July 12, 2013 | David F. Coppedge

Ancient Text Found in Jerusalem from David's Time

Inscriptions are rare but valuable artifacts in archaeology.  Though short and simple, a fragmentary inscription on a jug sets a record as the oldest ever found in Jerusalem, from the era of David and Solomon or before.

Announced by the Israeli Ministry of Foreign Affairs, the inscription consists of about six letters in Canaanite script.  Its meaning is unknown.  PhysOrg and Live Science reported it, too, mentioning other recent finds from the era.

The jar fragment with the letters inscribed on it was found outside the southern end of the Temple Mount wall by Eilat Mazar, excavator of the old City of David, who dates it to the 10th or 11th century BC.  Since it appears to be written in Canaanite rather than Hebrew script (although others are uncertain that is the case), it could have been written by one of the Jebusites conquered by David when he made Jerusalem his capital.  A lot depends on the date.

Todd Bolen on BiblePlaces Blog cautions that Mazar has been criticized in the past for dating artifacts from the time of David.  The basis for her dating of this inscription has not yet been published.  Other archaeologists besides Mazar are involved in the analysis of the fragment, though, and various experts are beginning to weigh in on the possible meaning of the inscription.  George Athos believes its placement on a large storage jar suggests it was a royal jar, not one used by commoners.

Every inscription from the Holy Land is particularly valuable, so this is certainly a welcome addition to the collection, especially if it sets a record as the oldest found in Jerusalem.  The text appears to be too ambiguous to shed much light on the time, being brief and difficult to decipher.  It will have to be considered in the context of other artifacts.  Its provenance also needs to be described in detail, and the date narrowed down, before it can be relied upon.  At the very least, it shows that someone had the expertise and reason to inscribe text on a large storage jar before firing it, whether from the early monarchy of David and Solomon, or prior to the conquest of Jerusalem by a Canaanite official.  That suggests advanced urban life existed, not just scattered nomadic groups run by local chieftans, as some minimalist schools believe.

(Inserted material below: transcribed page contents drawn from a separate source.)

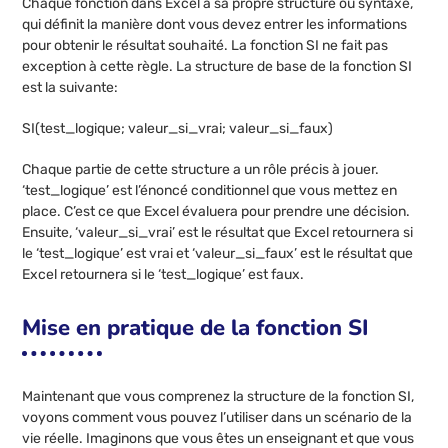
Chaque fonction dans Excel a sa propre structure ou syntaxe,
qui définit la manière dont vous devez entrer les informations
pour obtenir le résultat souhaité. La fonction SI ne fait pas
exception à cette règle. La structure de base de la fonction SI
est la suivante:
SI(test_logique; valeur_si_vrai; valeur_si_faux)
Chaque partie de cette structure a un rôle précis à jouer.
‘test_logique’ est l’énoncé conditionnel que vous mettez en
place. C’est ce que Excel évaluera pour prendre une décision.
Ensuite, ‘valeur_si_vrai’ est le résultat que Excel retournera si
le ‘test_logique’ est vrai et ‘valeur_si_faux’ est le résultat que
Excel retournera si le ‘test_logique’ est faux.
Mise en pratique de la fonction SI
Maintenant que vous comprenez la structure de la fonction SI,
voyons comment vous pouvez l’utiliser dans un scénario de la
vie réelle. Imaginons que vous êtes un enseignant et que vous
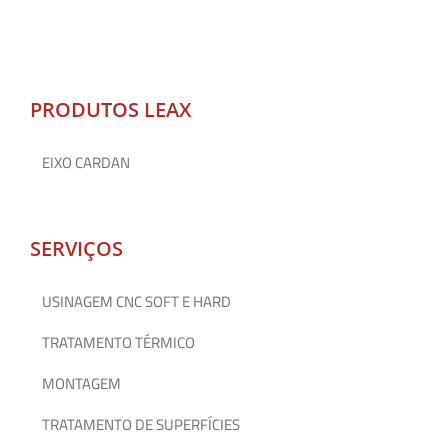
PRODUTOS LEAX
EIXO CARDAN
SERVIÇOS
USINAGEM CNC SOFT E HARD
TRATAMENTO TÉRMICO
MONTAGEM
TRATAMENTO DE SUPERFÍCIES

Exciting as these discoveries are, we should not let them diminish the importance of the most valuable inscription of all, the Hebrew Old Testament.  That inscription is lavish in its information content.  It was not inscribed on pottery, but rather passed on from generation to generation with the utmost of care by specially trained scribes who believed it to be the word of God.  Since the discovery of the Dead Sea Scrolls, including the complete Isaiah scroll, we know that the Messianic prophesies therein, written down well before the time of Christ yet so accurately fulfilled by Him, testify to its supernatural origin.  No other inscription comes close.